The article focuses on a historians attempt to recognize Kim Il Sung in the resistance movement against the Japanese colonization.
Kang Man Gil, a renowned historian appointed as head of a prestigious government committee preparing for the 60th anniversary of Korea’s liberation from Japanese colonial rule, was asked a question by a reporter last week and he said what few historians dispute. When his reply was reported, however, many South Koreans called for Kang’s dismissal.
Kang said last week that Kim Il Sung, the late North Korean president, had fought against colonial Japan.
“It’s a historical fact,” Kang said, adding that “Kim’s anti-Japanese struggle should be considered part of the nation’s independence movement.”
So maybe the Japanese are not the only ones white washing past history?

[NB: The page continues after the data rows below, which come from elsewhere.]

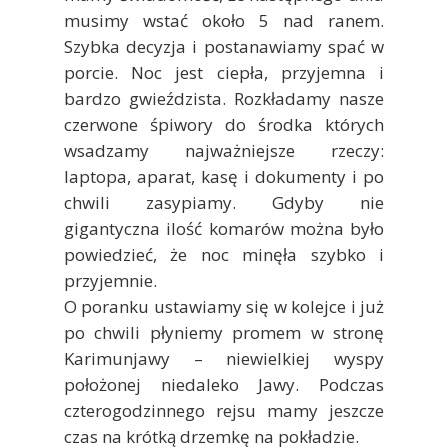
musimy wstać około 5 nad ranem.
Szybka decyzja i postanawiamy spać w
porcie. Noc jest ciepła, przyjemna i
bardzo gwieździsta. Rozkładamy nasze
czerwone śpiwory do środka których
wsadzamy najważniejsze rzeczy:
laptopa, aparat, kasę i dokumenty i po
chwili zasypiamy. Gdyby nie
gigantyczna ilość komarów można było
powiedzieć, że noc minęła szybko i
przyjemnie.
O poranku ustawiamy się w kolejce i już
po chwili płyniemy promem w stronę
Karimunjawy – niewielkiej wyspy
położonej niedaleko Jawy. Podczas
czterogodzinnego rejsu mamy jeszcze
czas na krótką drzemkę na pokładzie.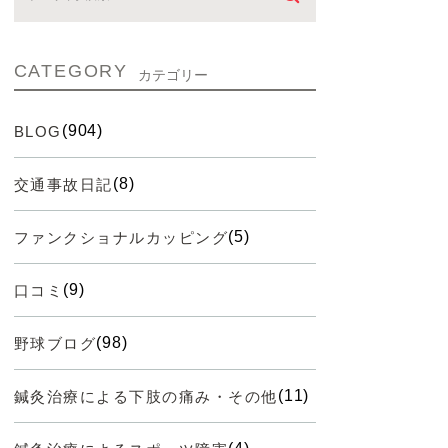
CATEGORY
カテゴリー
(904)
BLOG
(8)
交通事故日記
(5)
ファンクショナルカッピング
(9)
口コミ
(98)
野球ブログ
(11)
鍼灸治療による下肢の痛み・その他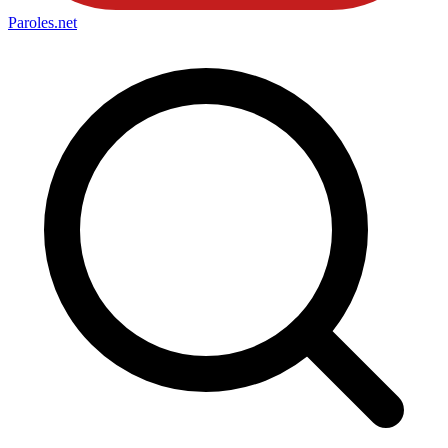
Paroles
.net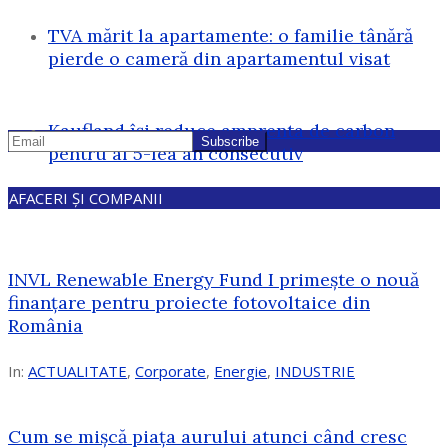
TVA mărit la apartamente: o familie tânără
pierde o cameră din apartamentul visat
Kaufland își reduce amprenta de carbon
pentru al 5-lea an consecutiv
AFACERI ȘI COMPANII
INVL Renewable Energy Fund I primește o nouă
finanțare pentru proiecte fotovoltaice din
România
In:
ACTUALITATE
,
Corporate
,
Energie
,
INDUSTRIE
Cum se mișcă piața aurului atunci când cresc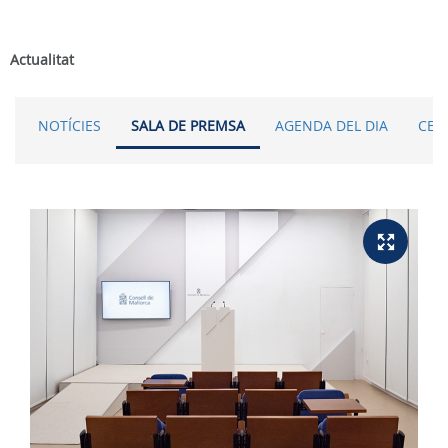
Actualitat
NOTÍCIES
SALA DE PREMSA
AGENDA DEL DIA
CER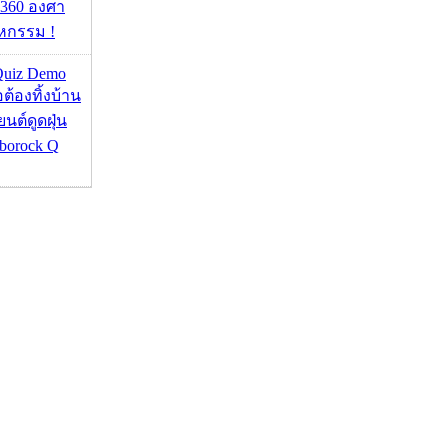
360 องศา
หกรรม !
Quiz Demo
่อต้องทิ้งบ้าน
ยนต์ดูดฝุ่น
borock Q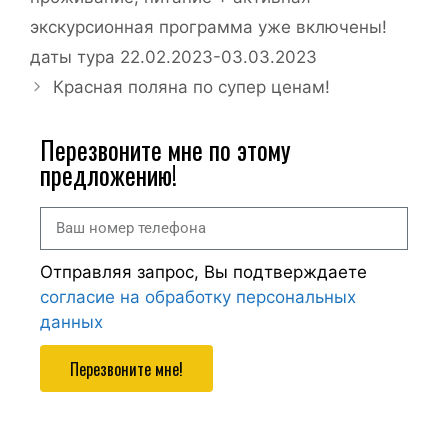
экскурсионная программа уже включены!
даты тура 22.02.2023-03.03.2023
Красная поляна по супер ценам!
Перезвоните мне по этому
предложению!
Отправляя запрос, Вы подтверждаете
согласие на обработку персональных
данных
Перезвоните мне!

The controversy over Kang’s comment illustrates how divided South Koreans are, as the government of President Roh Moo Hyun tries to re-examine the nation’s modern history.
It also reminds South Koreans that, a decade after his death, the Communist leader’s specter is still haunting them.
Here are some funny propaganda “facts” put out by the communists up North.
The personality cult in North Korea surrounding “Great Leader” Kim and his son, the current leader, Kim Jong Il, rests on the senior Kim’s mythical role as an anti-Japanese resistance hero.
Monuments, murals, poems and operas celebrate Kim’s rebel days, especially his guerrilla unit’s daring raid on a Japanese police station in 1937, at the height of colonial repression.
Communist propagandists claim that the nation was liberated by Kim himself. They even credit Kim with miracles reminiscent of Biblical stories: Kim turning pine cones into hand grenades, or Kim taking his troops across a river on a tree leaf that he turned into a boat.
After his death in 1994, North Korea embalmed Kim’s body for public display in a mausoleum, gave him the posthumous title of “eternal president” and began marking his birthday as the “Sun’s Day.”
The nation even invented a new calendar, counting the world’s history from Kim’s birthday, April 15, 1912. North Korea once called that the 20th century’s “most turbulent day,” the day when the “Sun of the East” rose and when the British passenger ship Titanic, symbol of “swashbuckling Western imperialism,” sank. In the world according to North Korea, this is the year 94.
Read the rest of the article on your own because it is good reading but it just goes to show every country has skeltons in its closet in regards to history. The fact the Kim Il Sung was an active resistance fighter is definitely a piece of history Korea wants to keep quiet about.